Recognizing featured Plant Cell first authors: Kun Wang
Kun Wang, first author of Two Abscisic Acid Responsive Plastid Lipase Genes Involved in Jasmonic Acid Biosynthesis in Arabidopsis thaliana
Current Position: Postdoctoral Fellow, Department of Genetics and Complex Diseases, Harvard T.H. Chan School of Public Health
Education: PhD, Biochemistry and Molecular Biology, Michigan State University.

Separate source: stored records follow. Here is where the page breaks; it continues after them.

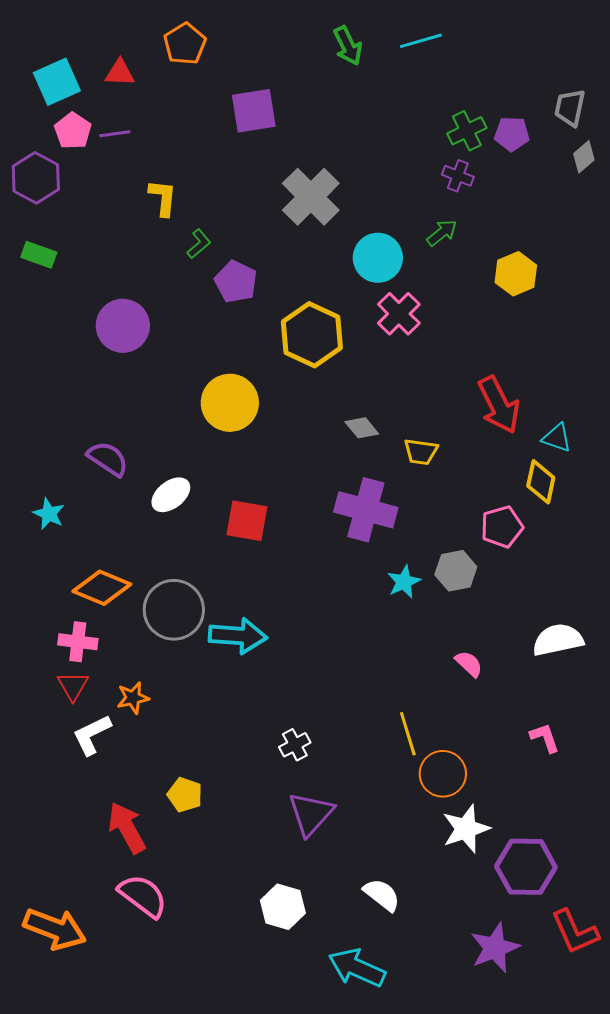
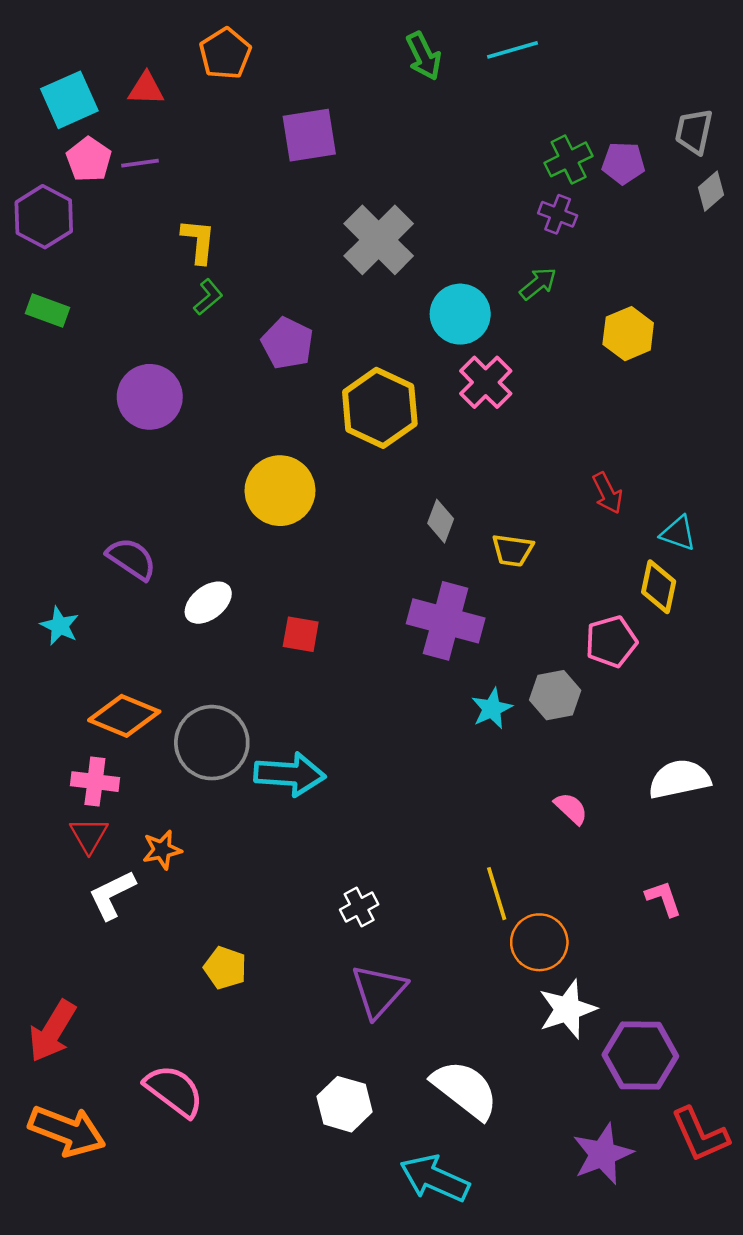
green L-shape: (199, 244) -> (208, 297), moved
red arrow: (499, 405) -> (607, 493), size x0.6
gray diamond: (362, 428) -> (441, 521), turned 60
red square: (247, 521) -> (301, 634), size x0.7
red arrow: (127, 828) -> (52, 1031), moved, turned -120
white semicircle: (382, 895) -> (465, 1090), size x1.5

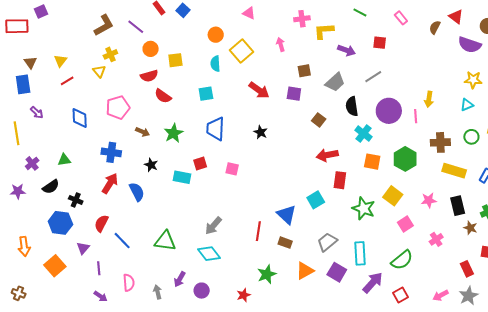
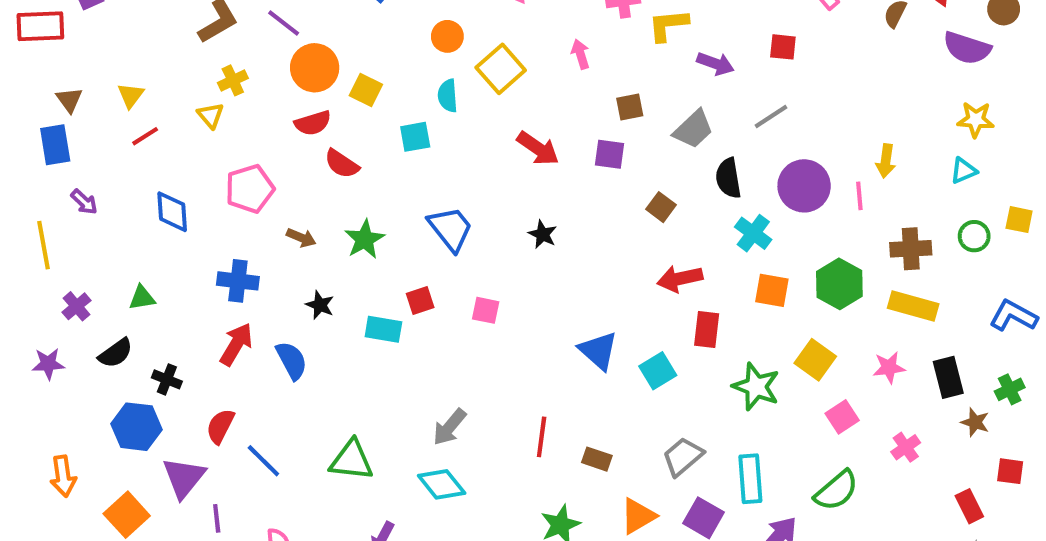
orange circle: (151, 49) -> (315, 68), size x1.5
yellow square: (175, 60) -> (366, 90), turned 35
cyan square: (206, 94) -> (415, 137), moved
blue trapezoid: (216, 129) -> (450, 229), turned 140
yellow rectangle: (454, 171) -> (913, 306), moved
blue triangle: (287, 215) -> (598, 351), moved
purple triangle: (83, 248) -> (184, 478), size x1.6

Non-scientific Interests: Sports, programming and jazz music
I received my PhD training in Dr. Christoph Benning’s lab at Michigan State University. For my thesis projects, I was trying to understand the functions and mechanisms of chloroplast membrane remodeling. I started characterizing a galactosyltransferase encoding gene in tomato and its role in membrane remodeling to protect tomatoes from salt and drought stresses. Later on, I shifted to work with Arabidopsis, and asked how the plant photosynthetic membranes are catabolized, a question that mirrors the study of membrane lipid biosynthesis. Given the dynamic nature of these membranes, we hypothesized that fine-tuned lipid catabolism might be as physiologically important as lipid anabolism. I primarily focused on the chloroplast localized lipases, which are responsible for the first step of membrane turnover by releasing the acyl groups from the membrane lipids. With a combination of biochemical and genetic approaches, I was excited to find that these plastid lipases actually participate in diverse physiological processes, including transporting fatty acids from thylakoid membranes for seed oil biosynthesis and linking the abiotic and biotic pathways. We believe these discoveries are just a tip of the iceberg of the numerous roles of lipases, as a large number of predicted lipase genes exist in the Arabidopsis genome, which beg to be characterized in the future. After my PhD, I moved to the Farese-Walther lab at Harvard Medical School to extend my training in lipid biology. I am now intrigued by the question of how abnormal metabolism and trafficking of membrane lipids contribute to human neurodegenerative diseases, like frontotemporal dementia.